My 7mm mag. seems to do the job.


----------



## reb8600 (Sep 8, 2007)

Rock River 223


----------



## Kevin D (Sep 15, 2007)

No exaggeration, but I think I've killed more coyotes with my .22LR Colt revolver as any other gun I own. The reason is that it is normally the only gun I carry while I'm out looking for lion or bobcat tracks on my snowmobile to chase with my hounds. I don't specifically target coyotes, but if a shot presents itself I'm shooting with whatever I have in my hand.


----------



## gdog (Sep 13, 2007)

.17 Predator


----------



## reb8600 (Sep 8, 2007)

Kevin D said:


> No exaggeration, but I think I've killed more coyotes with my .22LR Colt revolver as any other gun I own. The reason is that it is normally the only gun I carry while I'm out looking for lion or bobcat tracks on my snowmobile to chase with my hounds. I don't specifically target coyotes, but if a shot presents itself I'm shooting with whatever I have in my hand.

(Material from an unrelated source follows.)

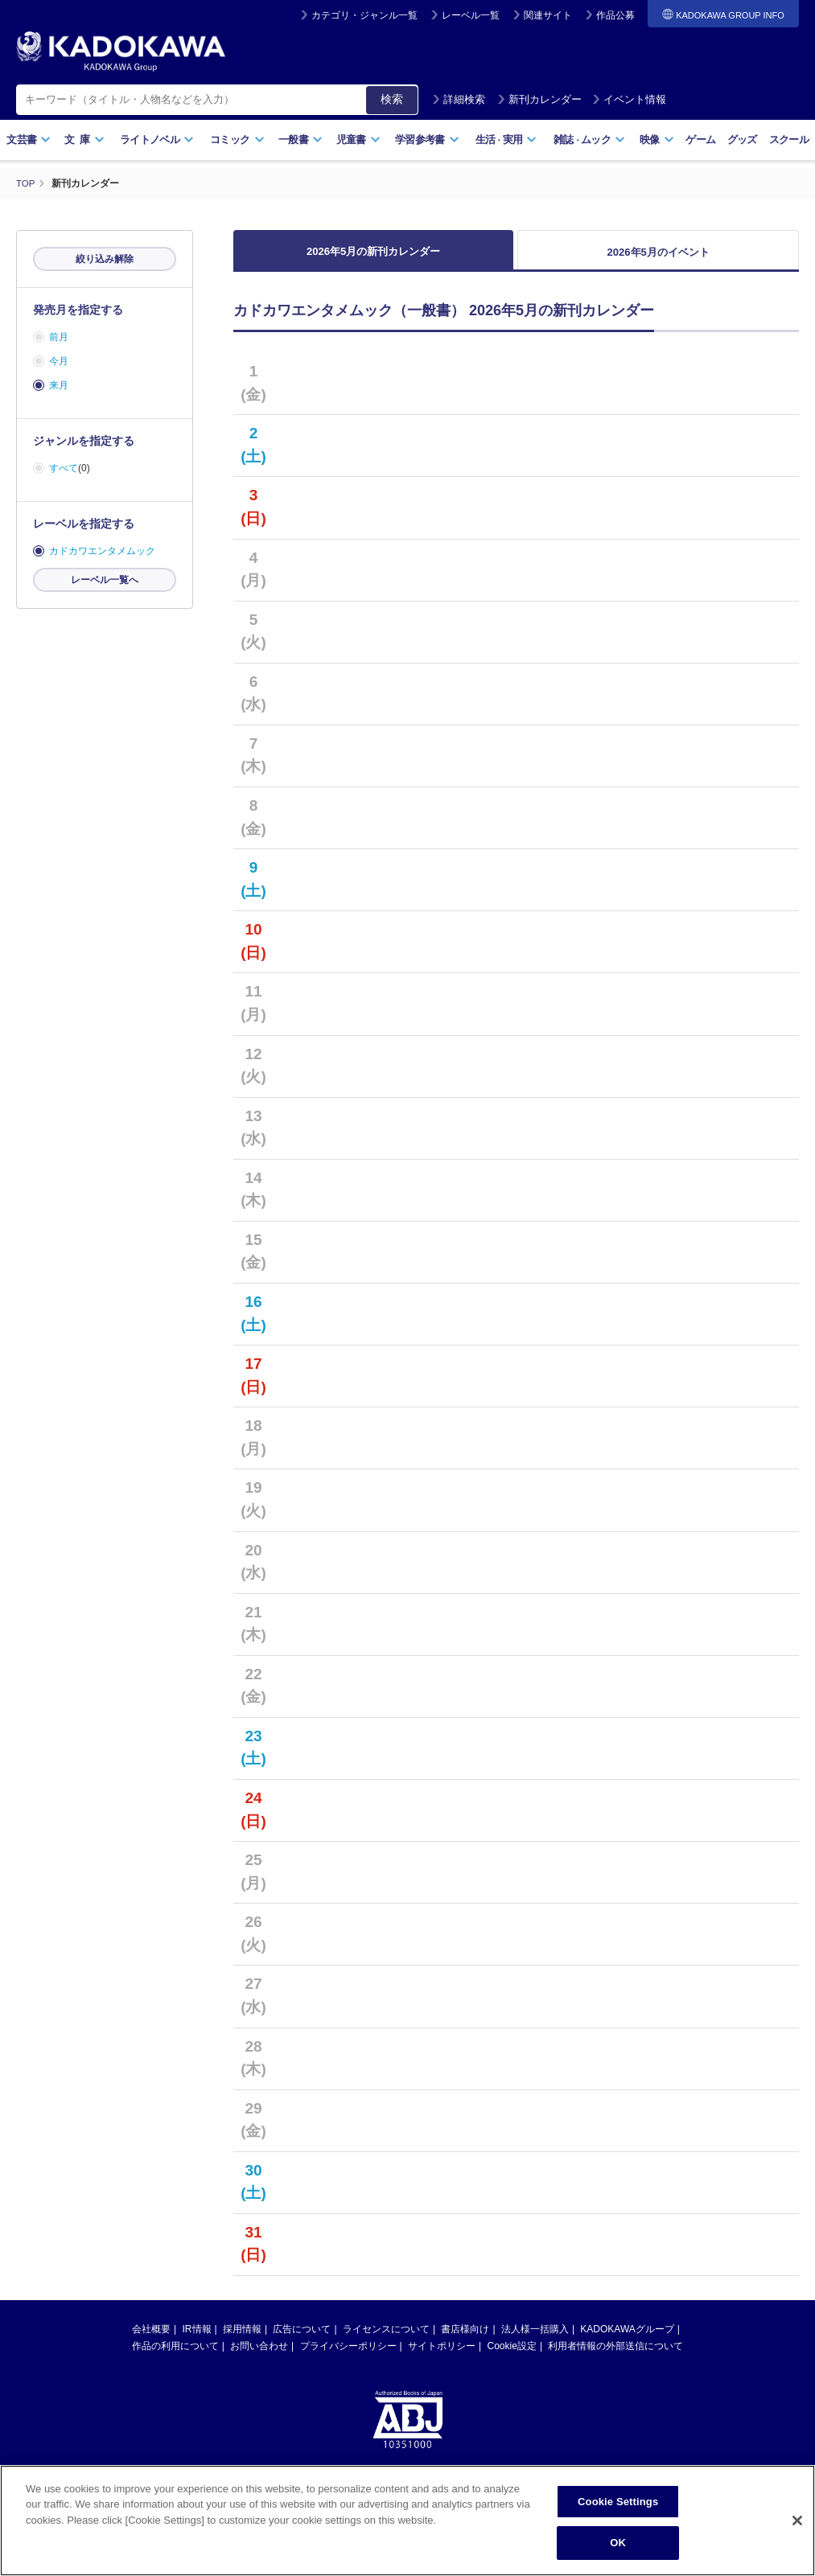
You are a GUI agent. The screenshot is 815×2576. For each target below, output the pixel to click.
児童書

Are you saying that you chase them on your snowmobile and shoot them?


----------



## Kevin D (Sep 15, 2007)

reb8600 said:


> Are you saying that you chase them on your snowmobile and shoot them?


 Terrain permitting **** right! Otherwise, I just shoot at them!


----------



## NavajoSam (Aug 14, 2014)

Weatherby Vanguard 257 Weatherby Mag = Laser of Doom for Song Doggies


----------